*** Given records ***

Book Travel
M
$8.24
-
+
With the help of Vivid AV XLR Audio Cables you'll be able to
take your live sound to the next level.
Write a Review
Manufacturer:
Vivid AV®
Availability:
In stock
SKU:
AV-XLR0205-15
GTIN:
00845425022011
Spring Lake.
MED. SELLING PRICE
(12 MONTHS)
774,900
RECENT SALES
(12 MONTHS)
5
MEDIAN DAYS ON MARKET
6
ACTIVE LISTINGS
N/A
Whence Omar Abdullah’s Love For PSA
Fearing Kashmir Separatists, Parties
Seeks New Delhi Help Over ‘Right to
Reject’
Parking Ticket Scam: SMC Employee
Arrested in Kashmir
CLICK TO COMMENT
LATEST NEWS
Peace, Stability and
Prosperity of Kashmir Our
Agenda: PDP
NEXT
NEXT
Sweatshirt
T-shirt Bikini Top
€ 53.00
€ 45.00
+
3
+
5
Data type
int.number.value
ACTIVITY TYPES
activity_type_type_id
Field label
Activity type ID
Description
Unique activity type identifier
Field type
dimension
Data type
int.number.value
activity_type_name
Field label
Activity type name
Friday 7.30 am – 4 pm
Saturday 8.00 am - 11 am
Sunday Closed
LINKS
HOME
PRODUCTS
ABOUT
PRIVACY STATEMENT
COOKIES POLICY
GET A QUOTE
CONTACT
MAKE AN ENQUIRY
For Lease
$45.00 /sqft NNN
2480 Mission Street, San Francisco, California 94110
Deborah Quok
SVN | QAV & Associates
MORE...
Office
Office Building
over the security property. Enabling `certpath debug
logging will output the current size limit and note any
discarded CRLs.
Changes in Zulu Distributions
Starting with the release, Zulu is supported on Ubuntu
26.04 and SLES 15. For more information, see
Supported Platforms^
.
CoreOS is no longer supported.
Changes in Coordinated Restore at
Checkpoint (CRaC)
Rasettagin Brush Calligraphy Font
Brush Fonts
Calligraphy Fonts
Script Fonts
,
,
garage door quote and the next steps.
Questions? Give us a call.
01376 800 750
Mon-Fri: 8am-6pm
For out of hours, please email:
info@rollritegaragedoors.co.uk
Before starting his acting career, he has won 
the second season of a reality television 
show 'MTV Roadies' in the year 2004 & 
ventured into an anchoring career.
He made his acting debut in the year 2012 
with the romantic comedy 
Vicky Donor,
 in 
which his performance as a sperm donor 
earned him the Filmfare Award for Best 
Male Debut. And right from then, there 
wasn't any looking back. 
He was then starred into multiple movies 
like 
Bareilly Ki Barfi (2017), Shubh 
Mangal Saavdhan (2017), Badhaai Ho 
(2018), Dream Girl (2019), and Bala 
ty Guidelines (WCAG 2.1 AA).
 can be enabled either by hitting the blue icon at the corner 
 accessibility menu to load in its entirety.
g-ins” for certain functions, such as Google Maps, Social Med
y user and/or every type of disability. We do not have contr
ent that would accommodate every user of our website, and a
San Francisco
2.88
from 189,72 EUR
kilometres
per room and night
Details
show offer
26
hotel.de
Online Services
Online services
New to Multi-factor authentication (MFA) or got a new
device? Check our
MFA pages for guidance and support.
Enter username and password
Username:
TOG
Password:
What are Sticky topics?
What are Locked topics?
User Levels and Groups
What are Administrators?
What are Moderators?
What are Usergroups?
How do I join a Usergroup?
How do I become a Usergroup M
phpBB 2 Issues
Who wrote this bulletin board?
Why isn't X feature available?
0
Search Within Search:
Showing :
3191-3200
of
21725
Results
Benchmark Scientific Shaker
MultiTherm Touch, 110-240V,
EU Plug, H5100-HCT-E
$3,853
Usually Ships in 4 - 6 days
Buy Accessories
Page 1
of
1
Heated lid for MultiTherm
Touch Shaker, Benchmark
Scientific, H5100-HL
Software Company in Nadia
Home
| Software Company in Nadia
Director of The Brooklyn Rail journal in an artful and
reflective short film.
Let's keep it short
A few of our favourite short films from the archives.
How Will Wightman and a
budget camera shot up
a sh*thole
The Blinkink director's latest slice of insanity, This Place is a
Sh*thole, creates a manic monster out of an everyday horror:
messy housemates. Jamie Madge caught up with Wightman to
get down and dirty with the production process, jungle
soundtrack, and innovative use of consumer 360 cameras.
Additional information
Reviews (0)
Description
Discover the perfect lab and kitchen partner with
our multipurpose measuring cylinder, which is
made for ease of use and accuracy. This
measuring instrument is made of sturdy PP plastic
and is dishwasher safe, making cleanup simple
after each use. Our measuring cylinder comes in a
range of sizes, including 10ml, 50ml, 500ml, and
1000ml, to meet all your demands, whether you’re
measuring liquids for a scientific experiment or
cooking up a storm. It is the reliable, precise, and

***

*Assignment*: Repeat word for word the lines above that run from the line containing "Additional information" through the line containing "measuring liquids for", both ends included, and nothing else.

*Output of the task*:
Additional information
Reviews (0)
Description
Discover the perfect lab and kitchen partner with
our multipurpose measuring cylinder, which is
made for ease of use and accuracy. This
measuring instrument is made of sturdy PP plastic
and is dishwasher safe, making cleanup simple
after each use. Our measuring cylinder comes in a
range of sizes, including 10ml, 50ml, 500ml, and
1000ml, to meet all your demands, whether you’re
measuring liquids for a scientific experiment or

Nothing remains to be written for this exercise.